Es necesario unificar los procesos penales y en la tipificación de los delitos en el caso Ayotzinapa por parte de la Procuraduría General de la República para las causas abiertas que corresponden a los procesos en que se encuentran diferentes entidades, a fin de que las investigaciones y procesos seanrealizados de manera integral y juzgados de acuerdo con los estándares internacionales en este tipo de casos.

Tras el informe del GIEI, que ha sido confirmado por el informe del Equipo Argentino de Antropología Forense, es necesario plantear e investigar nuevas líneas de búsqueda. La Policía Federal realizó en presencia de miembros del GIEI una nueva toma de testimonios de los familiares para completar la información existente. A partir de dichas entrevistas, la Policía Federal se ha comprometido a presentar a los familiares las nuevas hipótesis de búsqueda.
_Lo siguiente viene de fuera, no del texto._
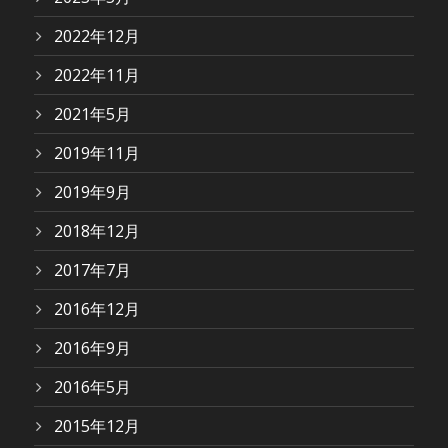
2022年12月
2022年11月
2021年5月
2019年11月
2019年9月
2018年12月
2017年7月
2016年12月
2016年9月
2016年5月
2015年12月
Este hecho no ha sido cumplido, pues se sigue insistiendo en la versión del basurero de Cocula sin enfocarse decisivamente a nuevas líneas de investigación.

Este recuento es procedente a la luz de la reunión histórica que ocurriera entre las comisiones especiales que, tanto en la Cámara de Diputados como en el Congreso Local de Guerrero, dan seguimiento a las investigaciones de los hechos ocurridos en Iguala, los días 26 y 27 de septiembre, en donde 43 estudiantes normalistas fueron desaparecidos de manera forzada, y 6 personas fueran asesinadas, entre las que se encontraba un jugador del equipo “Los Avispones” y el chofer que conducía su camión.
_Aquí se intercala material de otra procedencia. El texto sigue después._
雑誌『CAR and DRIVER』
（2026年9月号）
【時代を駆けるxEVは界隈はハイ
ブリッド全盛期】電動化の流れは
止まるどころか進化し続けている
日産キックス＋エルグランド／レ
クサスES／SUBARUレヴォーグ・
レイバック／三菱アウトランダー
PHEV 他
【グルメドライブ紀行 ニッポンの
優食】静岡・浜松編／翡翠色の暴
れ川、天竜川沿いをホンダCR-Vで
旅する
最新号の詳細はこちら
Es justamente con este grupo que ambas comisiones sostuvimos una reunión en la que pudimos comprobar, que al igual que en el resto de los casos, el acceso a la justicia y la reparación del daño no han sido plenos ni garantizados a quienes sobreviven.

Aunque las comisiones especiales no tienen la representación social de un ministerio público, sí está en nuestras manos luchar y trabajar por la verdad y la justicia.

Es necesario que se visibilice que el 26 y 27 de septiembre de 2014 no solamente nos desaparecieron forzadamente a 43 personas, asesinaron a 6 personas más, de cuyos casos se sabe poco, cuyas imágenes y nombres necesitamos recordar como parte de la más grande violación grave a derechos humanos en tiempos recientes.

La comisión de diputados federales fue en cabezada por la Diputada Guadalupe Murguía Gutiérrez quien fijo el compromiso de la comisión en la Cámara de Diputados de coadyuvar en el caso de Avispones.

Es por ello que como comisiones especiales hemos de trabajar permanentemente como comisiones unidas de aquí en adelante para las diligencias y trabajos del caso, para lo que intercambiamos toda la información sobre las reuniones que hemos sostenido, y acordamos seguir sesionando de manera conjunta hasta que todas las víctimas reciban justicia y cada punto de las recomendaciones del GIEI sea cumplido.